Photographs of 82-year-old American actor Tony Curtis at Harrod’s in London--“frail, bald and wheelchair-bound”--have stirred author Ed Gorman (Sleeping Dogs) to remember how, back in the early 1990s, when both of them were represented by the William Morris Agency, their respective agents tried to get him to collaborate with Curtis in writing a series of mystery novels.
By then, Curtis had starred not only in such memorable pictures as Sweet Smell of Success (1957), The Defiant Ones (1958), and Some Like It Hot (1959), but he’d also headlined in a pair of TV crime-related series, The Persuaders! (which also starred Roger Moore) and the short-lived NBC Mystery Movie component McCoy. Curtis had also of course played a killer in The Boston Strangler (1968) and co-starred in the detective drama Vega$ with Robert Urich (who was later to take the lead in Spenser: For Hire).
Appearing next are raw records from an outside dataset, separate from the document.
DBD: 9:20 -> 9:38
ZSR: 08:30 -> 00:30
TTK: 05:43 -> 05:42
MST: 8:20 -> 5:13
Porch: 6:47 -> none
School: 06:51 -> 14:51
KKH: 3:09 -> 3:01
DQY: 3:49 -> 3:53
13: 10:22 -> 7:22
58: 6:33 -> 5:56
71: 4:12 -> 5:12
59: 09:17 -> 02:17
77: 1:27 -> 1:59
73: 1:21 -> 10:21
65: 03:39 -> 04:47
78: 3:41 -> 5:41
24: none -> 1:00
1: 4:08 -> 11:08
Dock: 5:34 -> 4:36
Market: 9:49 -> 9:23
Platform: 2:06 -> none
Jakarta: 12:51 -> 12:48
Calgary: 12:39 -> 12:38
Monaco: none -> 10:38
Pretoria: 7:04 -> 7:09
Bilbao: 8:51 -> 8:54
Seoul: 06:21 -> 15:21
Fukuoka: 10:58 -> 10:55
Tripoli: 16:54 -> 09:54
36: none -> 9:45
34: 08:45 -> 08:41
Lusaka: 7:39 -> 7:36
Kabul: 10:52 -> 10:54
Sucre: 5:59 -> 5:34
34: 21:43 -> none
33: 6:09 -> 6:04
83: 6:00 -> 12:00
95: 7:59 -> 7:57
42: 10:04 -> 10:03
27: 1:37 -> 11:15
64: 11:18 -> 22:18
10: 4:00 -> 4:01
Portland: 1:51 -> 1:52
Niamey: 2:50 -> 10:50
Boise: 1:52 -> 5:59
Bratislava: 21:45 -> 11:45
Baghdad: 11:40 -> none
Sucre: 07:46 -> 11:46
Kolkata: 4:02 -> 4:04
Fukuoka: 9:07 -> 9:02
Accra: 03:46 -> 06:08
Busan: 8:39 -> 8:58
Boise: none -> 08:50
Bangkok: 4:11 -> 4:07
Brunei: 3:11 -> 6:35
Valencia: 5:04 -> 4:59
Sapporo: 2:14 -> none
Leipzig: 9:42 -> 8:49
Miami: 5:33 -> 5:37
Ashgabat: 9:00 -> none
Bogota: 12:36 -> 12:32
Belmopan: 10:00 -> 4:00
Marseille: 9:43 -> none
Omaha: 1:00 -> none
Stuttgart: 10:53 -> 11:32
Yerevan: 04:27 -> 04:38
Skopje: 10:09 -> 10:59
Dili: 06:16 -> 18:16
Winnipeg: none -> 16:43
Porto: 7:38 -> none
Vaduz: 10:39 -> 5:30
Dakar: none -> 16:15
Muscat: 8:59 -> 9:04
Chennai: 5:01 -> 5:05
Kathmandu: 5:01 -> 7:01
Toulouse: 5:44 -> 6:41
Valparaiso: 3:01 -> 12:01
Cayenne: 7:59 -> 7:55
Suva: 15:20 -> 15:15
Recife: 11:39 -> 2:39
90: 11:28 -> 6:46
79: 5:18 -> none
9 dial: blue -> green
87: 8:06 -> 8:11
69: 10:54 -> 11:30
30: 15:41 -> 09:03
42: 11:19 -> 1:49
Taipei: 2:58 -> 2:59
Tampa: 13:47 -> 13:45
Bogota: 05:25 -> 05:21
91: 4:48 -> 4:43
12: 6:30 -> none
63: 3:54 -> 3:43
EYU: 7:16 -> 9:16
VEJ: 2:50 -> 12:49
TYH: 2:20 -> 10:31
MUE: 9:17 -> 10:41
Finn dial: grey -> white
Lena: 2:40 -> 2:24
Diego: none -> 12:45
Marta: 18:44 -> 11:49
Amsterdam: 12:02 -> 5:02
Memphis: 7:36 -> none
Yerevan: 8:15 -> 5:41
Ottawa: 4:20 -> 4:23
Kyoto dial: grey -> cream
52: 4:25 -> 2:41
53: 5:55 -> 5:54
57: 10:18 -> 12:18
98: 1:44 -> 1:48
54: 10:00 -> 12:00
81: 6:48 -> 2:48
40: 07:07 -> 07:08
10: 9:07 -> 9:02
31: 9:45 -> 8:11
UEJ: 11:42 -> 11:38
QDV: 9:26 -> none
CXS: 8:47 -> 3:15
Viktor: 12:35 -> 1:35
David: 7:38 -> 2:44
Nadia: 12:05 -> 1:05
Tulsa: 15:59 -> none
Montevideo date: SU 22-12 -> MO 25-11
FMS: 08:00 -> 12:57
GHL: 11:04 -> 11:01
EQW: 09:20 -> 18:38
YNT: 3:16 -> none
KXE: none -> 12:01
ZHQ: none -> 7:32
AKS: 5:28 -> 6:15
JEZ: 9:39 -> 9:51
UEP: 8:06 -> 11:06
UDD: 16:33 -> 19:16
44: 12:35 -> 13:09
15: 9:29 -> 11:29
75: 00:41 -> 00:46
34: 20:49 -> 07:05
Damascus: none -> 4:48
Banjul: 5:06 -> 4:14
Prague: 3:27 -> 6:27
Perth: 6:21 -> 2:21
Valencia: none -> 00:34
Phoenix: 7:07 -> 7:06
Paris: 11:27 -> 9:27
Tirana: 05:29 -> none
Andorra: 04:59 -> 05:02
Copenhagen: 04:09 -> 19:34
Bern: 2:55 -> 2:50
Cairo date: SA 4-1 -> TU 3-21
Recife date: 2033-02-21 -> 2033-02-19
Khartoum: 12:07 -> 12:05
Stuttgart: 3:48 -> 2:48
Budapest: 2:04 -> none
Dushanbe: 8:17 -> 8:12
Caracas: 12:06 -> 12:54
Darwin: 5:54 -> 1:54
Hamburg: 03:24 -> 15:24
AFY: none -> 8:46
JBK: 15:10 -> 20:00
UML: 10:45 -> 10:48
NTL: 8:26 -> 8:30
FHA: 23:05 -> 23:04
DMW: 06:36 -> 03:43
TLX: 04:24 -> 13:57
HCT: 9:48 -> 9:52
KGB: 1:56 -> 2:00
It would’ve been interesting to see how those experiences flavored the fiction he wrote with Gorman (or, rather, let Gorman ghost-write).
But such was not to be. It seems that Curtis’ 1993 autobiography “didn’t live up to publisher expectations,” Gorman notes in his blog, “so our mystery series came to naught.” Too bad. I, for one, would be interested to know what they might have produced.